The pair had left that morning, so the room now stood empty and I could choose my bed. I sat on the larger of the two and tried to get a feel for my new quarters. This was known as the fiction room, and for good reason. The shelves were filled with hardcover novels, and in an instant I recognized at least twenty books that someone at some time had insisted I read. Faulkner, Capote, Hesse, Camus, Richler—it was a comprehensive collection of the century’s great works.
For furniture, there was a mirrored cabinet, as well as a wooden table with political magazines organized neatly on top.
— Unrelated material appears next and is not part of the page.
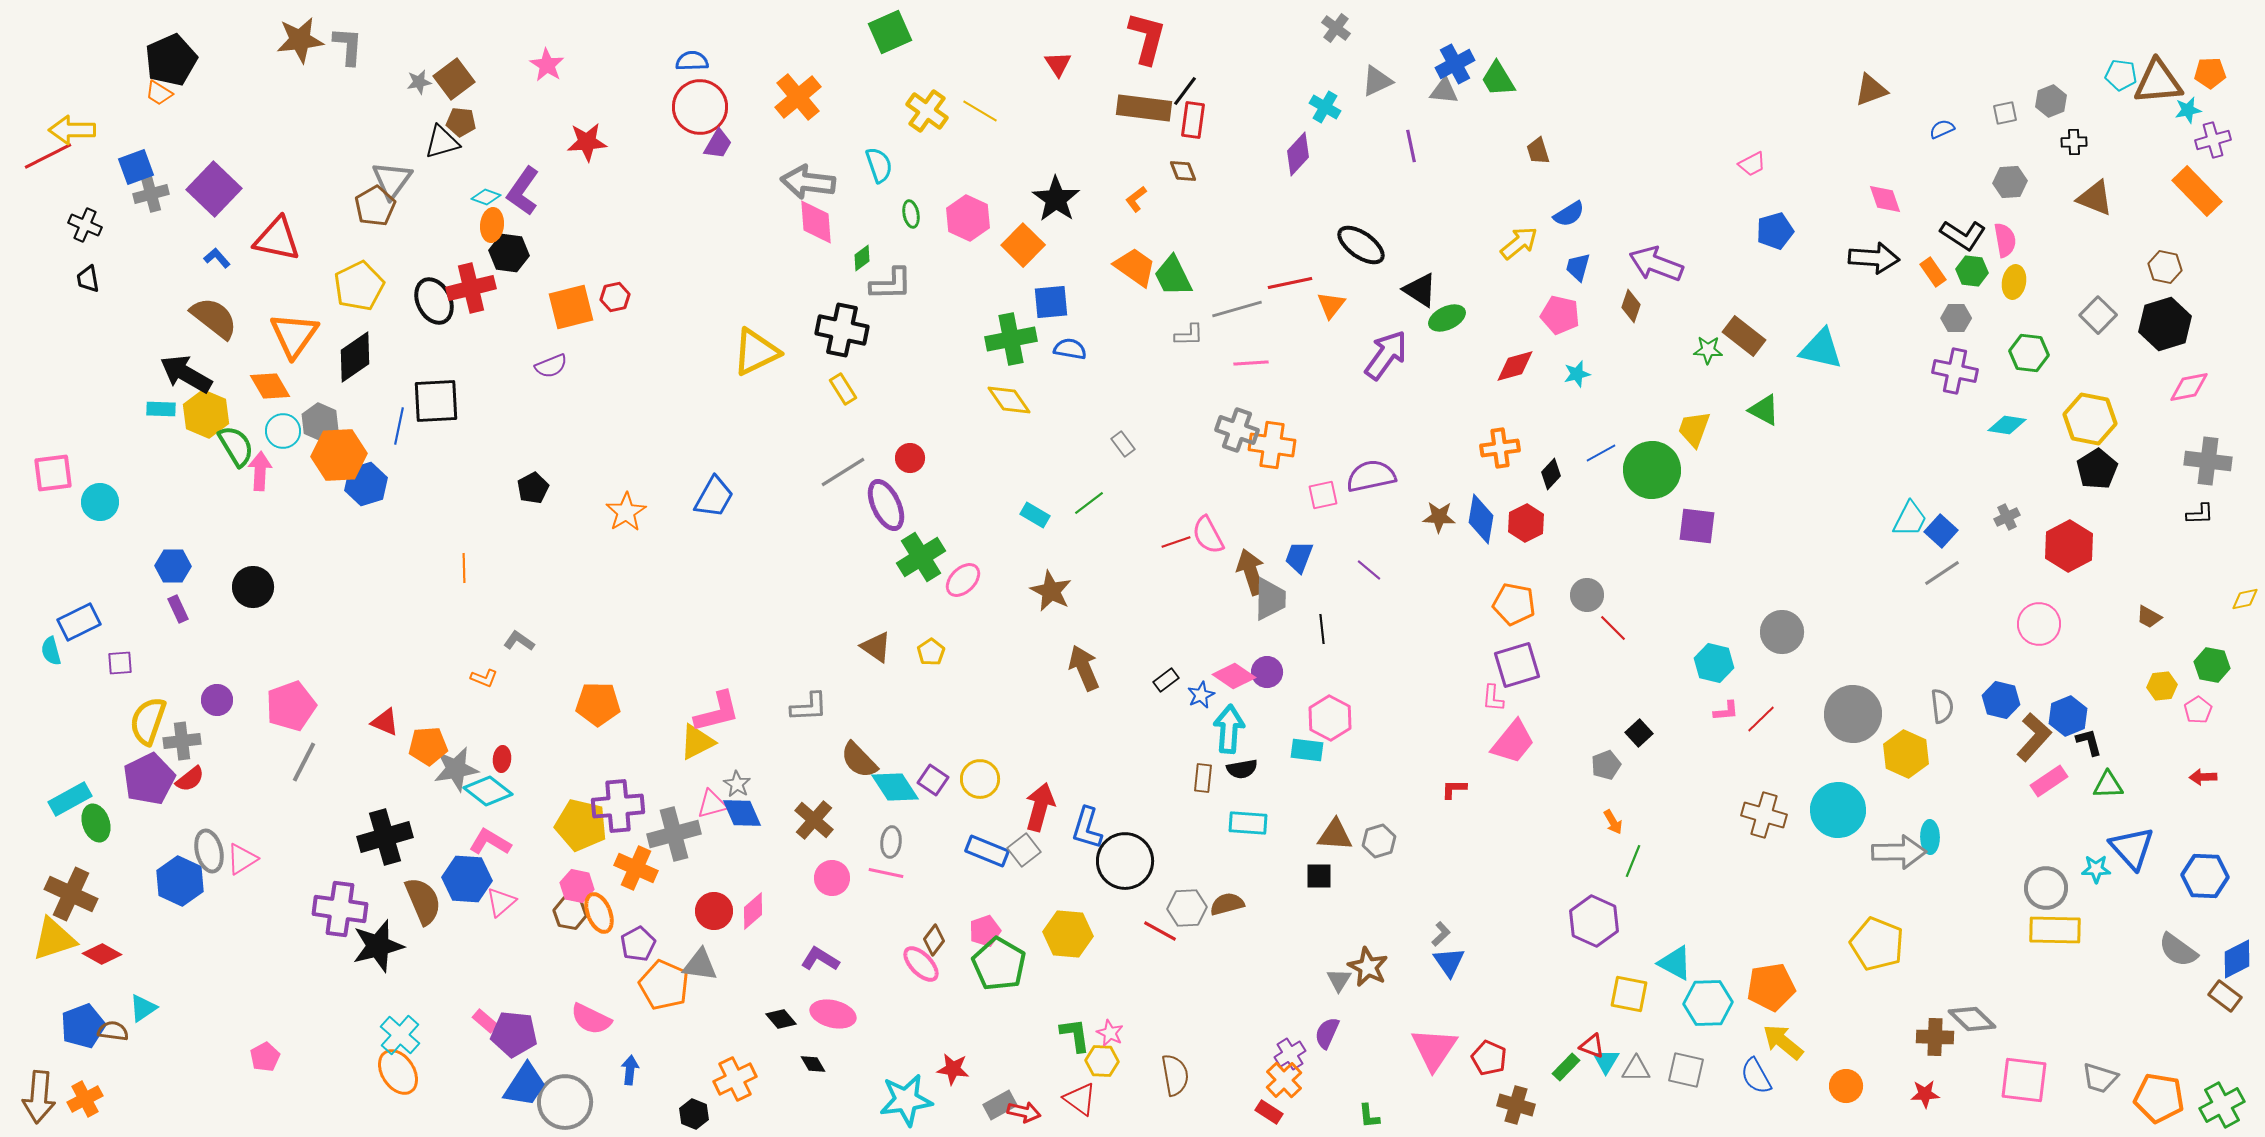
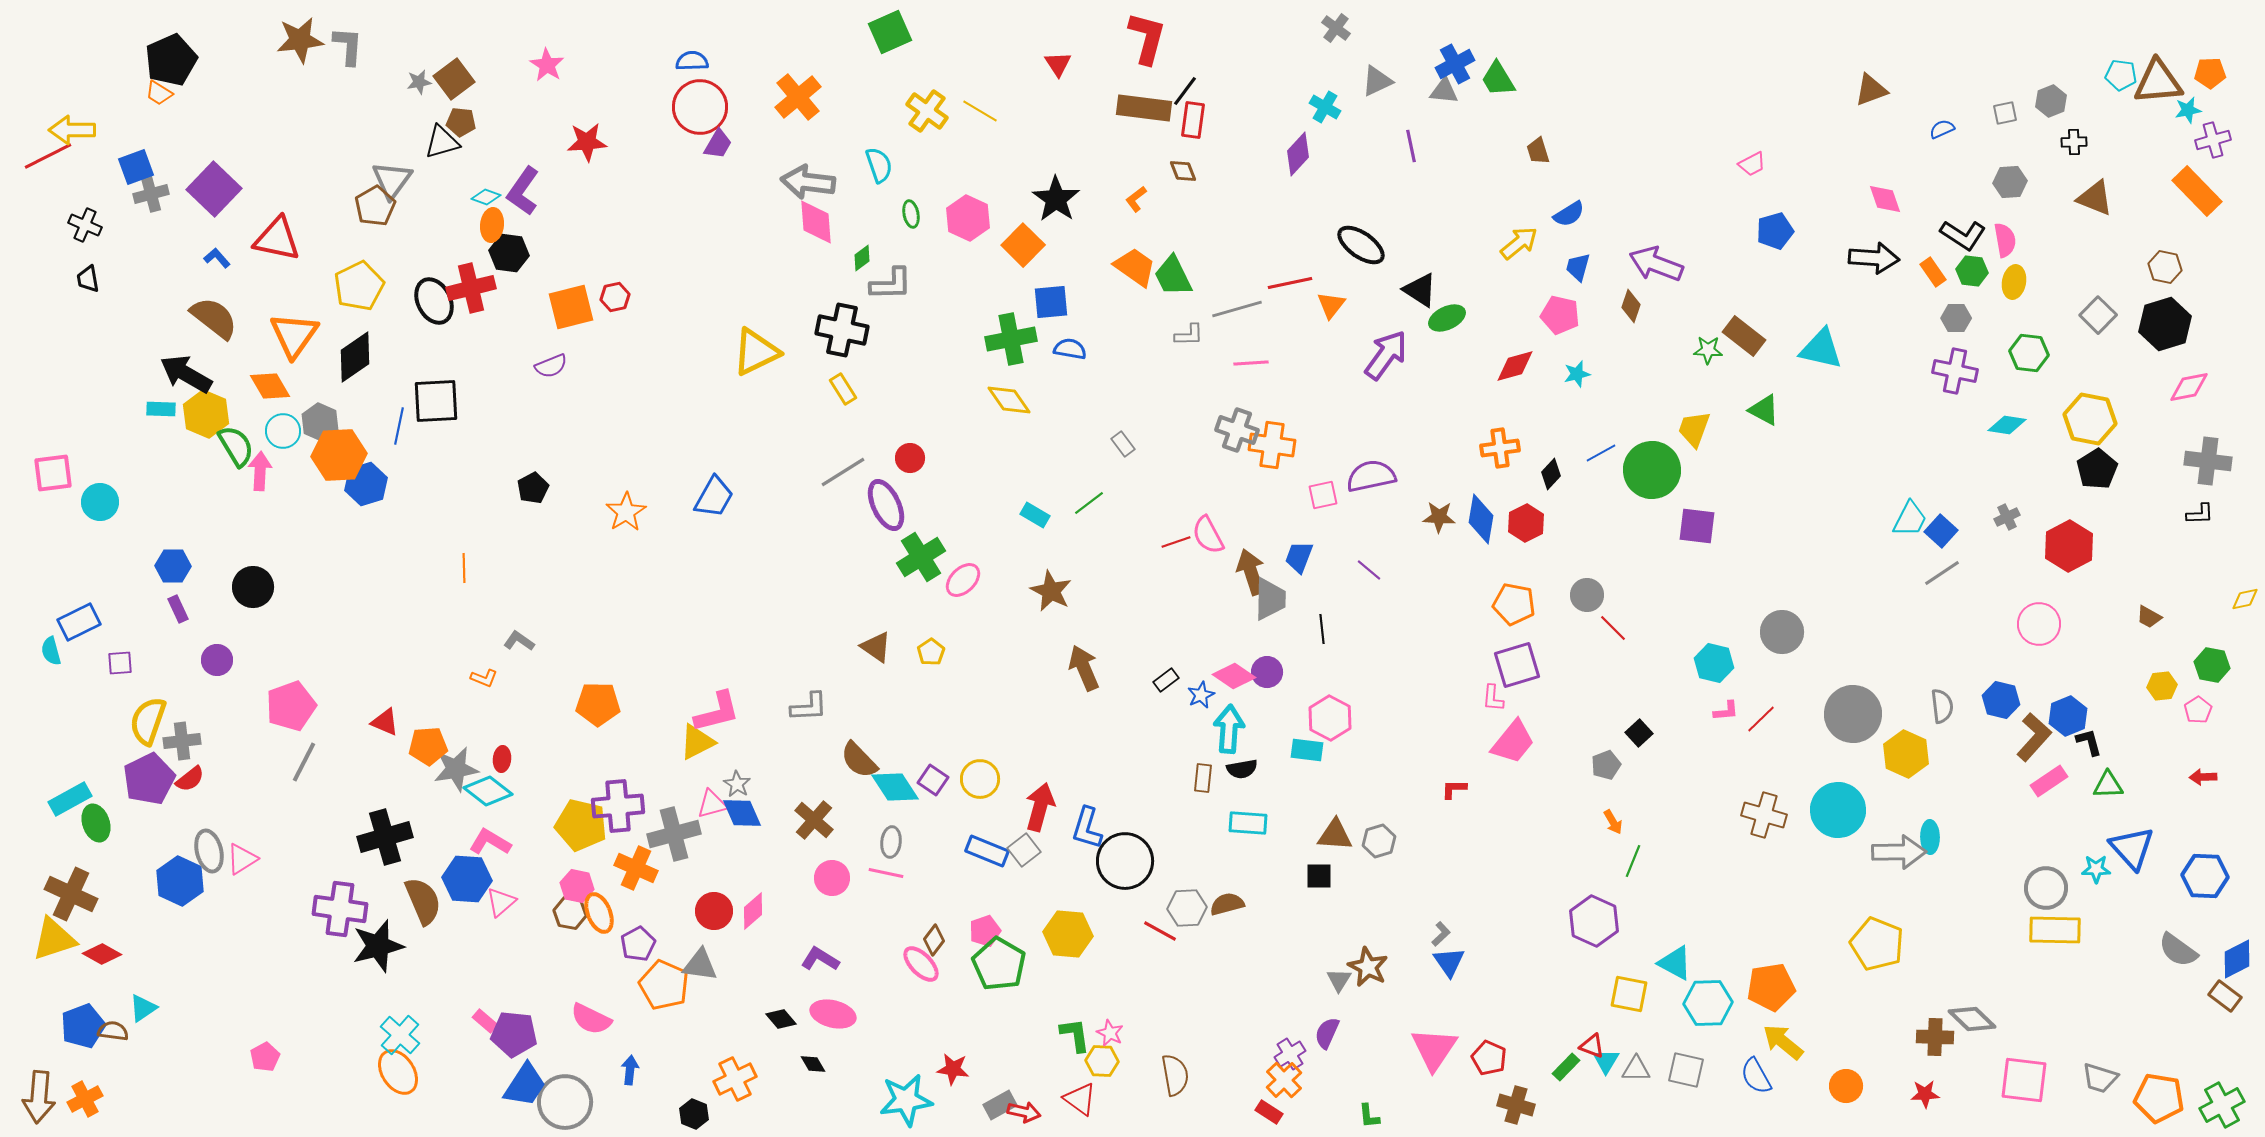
purple circle at (217, 700): moved 40 px up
The second bed in the room was a feat of carpentry, tucked between two bookcases and measuring no more than five feet in length. Clearly, one of the Argentinians must have been either very short or very flexible. There was also a window in the room, but it shed sparse light, as it was obstructed with shelves of books. I could just make out thin lines of the fading day in the spaces where the books didn’t come evenly together. It made the room slightly claustrophobic, but the air felt good, like the municipal library near my parents’ home.